Background/Question/Methods Ecologists debate the conservation value of ecological functioning of tropical secondary forests including those of novel tropical forests, which are forests that develop naturally in deforested and abandoned lands and whose species composition include introduced species. Are carbon flux rates of novel forests different from those of native secondary forests? This question is important because the area of novel forests is increasing, is likely to increase even more due to climate and global change, and there is uncertainty about their capacity to store and cycle carbon.
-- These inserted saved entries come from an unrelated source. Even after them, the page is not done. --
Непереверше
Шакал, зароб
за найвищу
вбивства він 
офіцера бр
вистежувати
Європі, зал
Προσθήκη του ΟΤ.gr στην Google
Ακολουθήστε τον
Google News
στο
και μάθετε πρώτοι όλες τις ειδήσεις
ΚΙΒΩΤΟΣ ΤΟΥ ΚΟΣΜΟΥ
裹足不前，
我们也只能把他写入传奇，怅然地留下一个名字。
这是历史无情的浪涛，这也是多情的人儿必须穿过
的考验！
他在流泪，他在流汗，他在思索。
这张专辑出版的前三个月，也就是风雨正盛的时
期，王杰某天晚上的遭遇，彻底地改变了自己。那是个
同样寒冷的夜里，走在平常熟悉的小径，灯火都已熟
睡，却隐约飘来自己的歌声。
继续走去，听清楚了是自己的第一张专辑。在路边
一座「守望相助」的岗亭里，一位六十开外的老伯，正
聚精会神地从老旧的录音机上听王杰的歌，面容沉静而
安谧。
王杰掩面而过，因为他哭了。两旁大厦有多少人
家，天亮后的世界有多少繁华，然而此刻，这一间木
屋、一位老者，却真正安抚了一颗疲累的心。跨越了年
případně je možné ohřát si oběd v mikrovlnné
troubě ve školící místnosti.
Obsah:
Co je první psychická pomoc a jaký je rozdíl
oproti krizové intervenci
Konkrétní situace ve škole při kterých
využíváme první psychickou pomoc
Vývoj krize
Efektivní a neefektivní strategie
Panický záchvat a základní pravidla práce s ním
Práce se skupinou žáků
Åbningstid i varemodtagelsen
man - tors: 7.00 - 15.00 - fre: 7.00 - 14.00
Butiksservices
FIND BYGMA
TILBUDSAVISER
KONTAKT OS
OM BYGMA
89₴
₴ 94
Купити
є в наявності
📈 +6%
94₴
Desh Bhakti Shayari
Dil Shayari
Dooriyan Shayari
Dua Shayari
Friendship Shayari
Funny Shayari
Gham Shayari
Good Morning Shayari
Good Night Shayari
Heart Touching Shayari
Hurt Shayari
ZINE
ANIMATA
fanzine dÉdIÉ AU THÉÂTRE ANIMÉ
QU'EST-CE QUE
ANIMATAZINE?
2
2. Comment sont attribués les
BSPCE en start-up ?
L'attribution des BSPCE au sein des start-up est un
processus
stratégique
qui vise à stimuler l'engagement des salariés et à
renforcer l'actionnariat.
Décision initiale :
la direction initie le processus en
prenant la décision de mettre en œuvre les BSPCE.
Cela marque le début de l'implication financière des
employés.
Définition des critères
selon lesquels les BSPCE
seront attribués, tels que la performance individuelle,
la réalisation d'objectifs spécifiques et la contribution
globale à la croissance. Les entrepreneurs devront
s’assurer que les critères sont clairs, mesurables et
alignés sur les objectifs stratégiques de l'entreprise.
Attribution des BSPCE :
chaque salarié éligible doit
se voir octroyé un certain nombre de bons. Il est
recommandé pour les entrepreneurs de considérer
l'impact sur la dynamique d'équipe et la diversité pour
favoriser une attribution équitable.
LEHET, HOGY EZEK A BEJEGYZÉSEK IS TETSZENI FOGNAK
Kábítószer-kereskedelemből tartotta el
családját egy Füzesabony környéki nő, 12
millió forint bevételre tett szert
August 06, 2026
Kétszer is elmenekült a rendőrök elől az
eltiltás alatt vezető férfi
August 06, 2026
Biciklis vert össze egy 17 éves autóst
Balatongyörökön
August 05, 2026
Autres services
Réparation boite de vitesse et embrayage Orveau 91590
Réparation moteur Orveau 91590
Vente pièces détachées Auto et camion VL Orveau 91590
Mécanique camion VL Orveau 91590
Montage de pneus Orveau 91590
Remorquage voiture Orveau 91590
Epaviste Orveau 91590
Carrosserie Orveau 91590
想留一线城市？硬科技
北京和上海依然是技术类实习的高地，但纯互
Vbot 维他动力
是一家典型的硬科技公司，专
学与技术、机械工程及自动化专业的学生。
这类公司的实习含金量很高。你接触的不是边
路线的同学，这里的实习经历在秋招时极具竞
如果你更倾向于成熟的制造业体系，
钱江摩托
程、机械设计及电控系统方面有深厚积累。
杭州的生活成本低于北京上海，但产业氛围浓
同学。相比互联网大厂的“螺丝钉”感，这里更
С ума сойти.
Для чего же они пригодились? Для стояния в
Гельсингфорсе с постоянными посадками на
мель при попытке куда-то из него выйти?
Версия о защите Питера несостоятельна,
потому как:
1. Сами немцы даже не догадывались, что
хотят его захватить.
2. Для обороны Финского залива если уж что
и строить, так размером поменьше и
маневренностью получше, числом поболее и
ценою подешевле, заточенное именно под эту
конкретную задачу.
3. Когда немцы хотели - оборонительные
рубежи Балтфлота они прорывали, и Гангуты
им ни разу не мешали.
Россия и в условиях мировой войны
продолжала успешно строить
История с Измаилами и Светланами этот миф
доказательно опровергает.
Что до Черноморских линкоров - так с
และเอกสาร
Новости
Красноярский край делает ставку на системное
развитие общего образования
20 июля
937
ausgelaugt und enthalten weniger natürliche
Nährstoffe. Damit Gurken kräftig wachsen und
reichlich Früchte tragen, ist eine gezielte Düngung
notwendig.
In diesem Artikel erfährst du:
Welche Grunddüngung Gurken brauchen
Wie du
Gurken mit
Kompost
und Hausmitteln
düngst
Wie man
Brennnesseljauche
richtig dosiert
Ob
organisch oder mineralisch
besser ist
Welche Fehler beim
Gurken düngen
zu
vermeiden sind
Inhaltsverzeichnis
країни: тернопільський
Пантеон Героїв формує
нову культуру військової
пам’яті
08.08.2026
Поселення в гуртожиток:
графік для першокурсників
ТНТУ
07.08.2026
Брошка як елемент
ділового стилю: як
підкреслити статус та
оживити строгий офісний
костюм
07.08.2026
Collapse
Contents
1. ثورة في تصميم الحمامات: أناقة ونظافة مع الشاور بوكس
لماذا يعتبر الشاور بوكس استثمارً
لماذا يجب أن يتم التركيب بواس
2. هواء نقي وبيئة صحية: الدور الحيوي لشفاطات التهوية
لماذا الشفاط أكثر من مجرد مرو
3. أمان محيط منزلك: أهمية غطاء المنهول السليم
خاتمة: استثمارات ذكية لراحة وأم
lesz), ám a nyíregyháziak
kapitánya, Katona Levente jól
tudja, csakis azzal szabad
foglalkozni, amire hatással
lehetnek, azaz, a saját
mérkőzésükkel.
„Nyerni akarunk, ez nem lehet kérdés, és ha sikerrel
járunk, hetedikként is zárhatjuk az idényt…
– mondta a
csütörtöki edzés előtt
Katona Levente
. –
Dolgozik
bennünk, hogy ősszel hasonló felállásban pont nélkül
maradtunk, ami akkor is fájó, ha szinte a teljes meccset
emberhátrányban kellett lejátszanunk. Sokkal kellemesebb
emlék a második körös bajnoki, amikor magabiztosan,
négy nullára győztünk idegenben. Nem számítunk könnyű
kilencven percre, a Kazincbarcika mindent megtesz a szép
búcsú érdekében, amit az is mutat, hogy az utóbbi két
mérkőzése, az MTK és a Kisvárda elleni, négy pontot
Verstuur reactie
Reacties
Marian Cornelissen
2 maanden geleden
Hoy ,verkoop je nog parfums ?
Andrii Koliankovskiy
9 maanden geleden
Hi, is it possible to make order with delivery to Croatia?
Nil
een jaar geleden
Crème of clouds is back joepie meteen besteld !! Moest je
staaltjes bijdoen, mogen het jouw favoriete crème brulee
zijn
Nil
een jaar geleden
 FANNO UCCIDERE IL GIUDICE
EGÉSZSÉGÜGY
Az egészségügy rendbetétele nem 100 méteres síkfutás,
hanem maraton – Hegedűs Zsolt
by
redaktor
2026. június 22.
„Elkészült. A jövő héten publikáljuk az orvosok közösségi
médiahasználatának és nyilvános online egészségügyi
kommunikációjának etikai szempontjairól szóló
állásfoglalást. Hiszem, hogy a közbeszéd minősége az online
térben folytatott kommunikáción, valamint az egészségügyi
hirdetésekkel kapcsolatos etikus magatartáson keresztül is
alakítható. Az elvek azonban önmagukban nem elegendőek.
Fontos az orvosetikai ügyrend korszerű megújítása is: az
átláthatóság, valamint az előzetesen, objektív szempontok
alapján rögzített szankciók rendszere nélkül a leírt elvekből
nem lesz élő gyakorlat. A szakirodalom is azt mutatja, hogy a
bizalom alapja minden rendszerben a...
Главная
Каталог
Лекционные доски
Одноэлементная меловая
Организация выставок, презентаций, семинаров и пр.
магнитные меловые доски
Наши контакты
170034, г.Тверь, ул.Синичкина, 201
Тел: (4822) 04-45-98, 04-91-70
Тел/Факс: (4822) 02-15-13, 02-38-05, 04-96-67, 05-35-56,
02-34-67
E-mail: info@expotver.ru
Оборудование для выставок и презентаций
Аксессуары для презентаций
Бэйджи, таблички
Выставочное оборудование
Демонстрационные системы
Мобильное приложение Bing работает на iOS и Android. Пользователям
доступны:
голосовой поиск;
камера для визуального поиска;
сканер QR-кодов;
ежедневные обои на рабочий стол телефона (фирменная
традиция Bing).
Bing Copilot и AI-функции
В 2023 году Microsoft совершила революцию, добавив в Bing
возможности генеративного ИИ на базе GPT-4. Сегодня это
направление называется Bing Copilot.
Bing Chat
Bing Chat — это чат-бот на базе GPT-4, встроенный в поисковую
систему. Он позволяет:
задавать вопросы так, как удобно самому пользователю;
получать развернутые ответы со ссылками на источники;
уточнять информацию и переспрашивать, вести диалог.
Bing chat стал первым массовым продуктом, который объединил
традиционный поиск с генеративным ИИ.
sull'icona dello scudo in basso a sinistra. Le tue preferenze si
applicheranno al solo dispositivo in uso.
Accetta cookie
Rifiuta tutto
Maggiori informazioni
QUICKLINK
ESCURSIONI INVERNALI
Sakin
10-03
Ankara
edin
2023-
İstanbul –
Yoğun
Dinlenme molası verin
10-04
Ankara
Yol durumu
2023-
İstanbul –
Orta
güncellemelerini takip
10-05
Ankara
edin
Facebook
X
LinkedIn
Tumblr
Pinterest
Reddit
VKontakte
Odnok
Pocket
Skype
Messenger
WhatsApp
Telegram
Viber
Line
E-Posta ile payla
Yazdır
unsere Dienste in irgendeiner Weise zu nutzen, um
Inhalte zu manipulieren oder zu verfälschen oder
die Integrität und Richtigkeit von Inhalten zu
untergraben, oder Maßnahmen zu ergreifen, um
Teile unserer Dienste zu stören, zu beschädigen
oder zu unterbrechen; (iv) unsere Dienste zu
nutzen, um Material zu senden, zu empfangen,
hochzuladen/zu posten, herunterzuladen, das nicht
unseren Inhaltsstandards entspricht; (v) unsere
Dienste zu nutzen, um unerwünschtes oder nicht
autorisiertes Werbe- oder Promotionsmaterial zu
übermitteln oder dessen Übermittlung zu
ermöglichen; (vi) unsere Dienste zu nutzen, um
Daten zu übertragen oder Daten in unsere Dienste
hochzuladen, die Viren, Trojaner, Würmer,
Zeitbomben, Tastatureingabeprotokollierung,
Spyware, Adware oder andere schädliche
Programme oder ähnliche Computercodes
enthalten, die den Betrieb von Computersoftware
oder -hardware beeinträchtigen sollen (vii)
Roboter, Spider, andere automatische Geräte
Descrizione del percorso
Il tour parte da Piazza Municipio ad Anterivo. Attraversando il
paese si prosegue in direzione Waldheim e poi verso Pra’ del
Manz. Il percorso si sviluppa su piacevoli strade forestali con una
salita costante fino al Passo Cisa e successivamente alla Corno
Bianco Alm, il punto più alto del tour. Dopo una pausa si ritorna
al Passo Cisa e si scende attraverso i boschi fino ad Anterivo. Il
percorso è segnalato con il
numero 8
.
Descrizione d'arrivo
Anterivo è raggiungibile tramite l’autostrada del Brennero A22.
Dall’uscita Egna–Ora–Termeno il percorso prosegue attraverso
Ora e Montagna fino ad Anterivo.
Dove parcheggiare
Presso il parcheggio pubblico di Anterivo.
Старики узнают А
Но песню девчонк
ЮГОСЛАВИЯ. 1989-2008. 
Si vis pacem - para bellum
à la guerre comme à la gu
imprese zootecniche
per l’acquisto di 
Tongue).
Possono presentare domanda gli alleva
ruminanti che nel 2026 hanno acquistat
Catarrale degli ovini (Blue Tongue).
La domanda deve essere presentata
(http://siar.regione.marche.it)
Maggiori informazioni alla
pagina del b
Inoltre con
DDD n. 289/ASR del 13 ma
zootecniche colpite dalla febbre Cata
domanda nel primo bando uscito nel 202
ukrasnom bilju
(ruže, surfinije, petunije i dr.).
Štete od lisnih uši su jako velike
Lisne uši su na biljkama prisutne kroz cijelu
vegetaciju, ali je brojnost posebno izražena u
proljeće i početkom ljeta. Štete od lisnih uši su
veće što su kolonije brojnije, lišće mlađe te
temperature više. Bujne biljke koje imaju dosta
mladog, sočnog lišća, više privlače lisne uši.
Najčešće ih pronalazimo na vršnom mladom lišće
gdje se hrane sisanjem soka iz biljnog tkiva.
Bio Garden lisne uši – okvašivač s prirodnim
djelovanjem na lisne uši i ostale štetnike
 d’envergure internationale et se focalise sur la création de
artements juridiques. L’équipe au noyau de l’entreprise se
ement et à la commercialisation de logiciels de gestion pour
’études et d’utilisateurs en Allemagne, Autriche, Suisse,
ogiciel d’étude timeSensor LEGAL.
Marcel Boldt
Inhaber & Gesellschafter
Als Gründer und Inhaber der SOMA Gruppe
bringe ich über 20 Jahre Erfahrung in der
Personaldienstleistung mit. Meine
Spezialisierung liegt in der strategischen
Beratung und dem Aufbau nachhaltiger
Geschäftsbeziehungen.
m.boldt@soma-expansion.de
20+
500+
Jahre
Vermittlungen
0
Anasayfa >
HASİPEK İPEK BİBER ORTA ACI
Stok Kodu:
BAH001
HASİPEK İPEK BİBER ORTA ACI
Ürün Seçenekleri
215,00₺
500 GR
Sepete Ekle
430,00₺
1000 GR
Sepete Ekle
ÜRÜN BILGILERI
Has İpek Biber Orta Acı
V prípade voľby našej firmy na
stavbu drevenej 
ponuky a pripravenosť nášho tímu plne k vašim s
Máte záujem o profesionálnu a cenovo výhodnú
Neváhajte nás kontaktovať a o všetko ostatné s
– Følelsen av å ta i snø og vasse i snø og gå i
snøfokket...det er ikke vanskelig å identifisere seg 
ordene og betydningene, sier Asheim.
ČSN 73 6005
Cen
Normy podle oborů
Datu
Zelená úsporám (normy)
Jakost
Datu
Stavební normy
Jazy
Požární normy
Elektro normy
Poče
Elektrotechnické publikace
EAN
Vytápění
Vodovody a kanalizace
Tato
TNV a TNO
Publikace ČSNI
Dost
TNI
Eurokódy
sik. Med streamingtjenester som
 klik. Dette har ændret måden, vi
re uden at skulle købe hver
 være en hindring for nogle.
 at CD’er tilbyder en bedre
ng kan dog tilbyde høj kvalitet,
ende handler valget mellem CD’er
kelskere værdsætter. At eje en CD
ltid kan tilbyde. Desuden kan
I studied replicate 50-yr-old secondary forest stands dominated by the introduced tree species Castilla elastica, at Puerto Rico. The study was conducted from 2008 to 2009. My objective was to characterize carbon fluxes associated with photosynthesis (4 replicates measured quarterly in canopy leaves with a LCpro+), annual tree growth (320 trees), annual litterfall (20 baskets collected biweekly), and litter decomposition (20 monthly samples) to see how rates deviated from those of native secondary forests and other comparable novel forests dominated by Spathodea campanulata.

Results/Conclusions I found that the carbon flux through canopy photosynthesis was larger than soil carbon flux by 570 μmolC/m².hr, which accumulated in tree biomass, and that the litter compartment was balanced (annual turnover of 2.2, mean litter standing stock was 2.2 ± 0.1 MgC/ha). Tree growth accounted for 0.2 ± 0.1 MgC/ha.yr and litterfall flux for 4.8 MgC/ha.yr. The carbon flux rates in this novel secondary forest are higher for litterfall (3 ± 0.4 MgC/ha.yr) and for litter turnover (0.5 to 1.8) to those of native secondary forests, but slower than those of novel forests dominated by S. campanulata (6 MgC/ha.yr and 2.8, respectively). The tree growth rate was lower than the tree growth of native secondary forests (1.4 ± 0.05 MgC/ha.yr). The study suggests that one cannot generalize that all introduced species result in carbon flux rates that are higher than rates of secondary forests dominated by native species. Instead, carbon fluxes in novel and native secondary forests exhibit a wide range of variability depending on ecological factors such as site conditions and/or age of forests. Since dramatic and unexpected functional attributes are not found in the C. elastica forest, I could not conclude that the functioning of this novel forest was impaired simply because of the high dominance of an introduced tree species.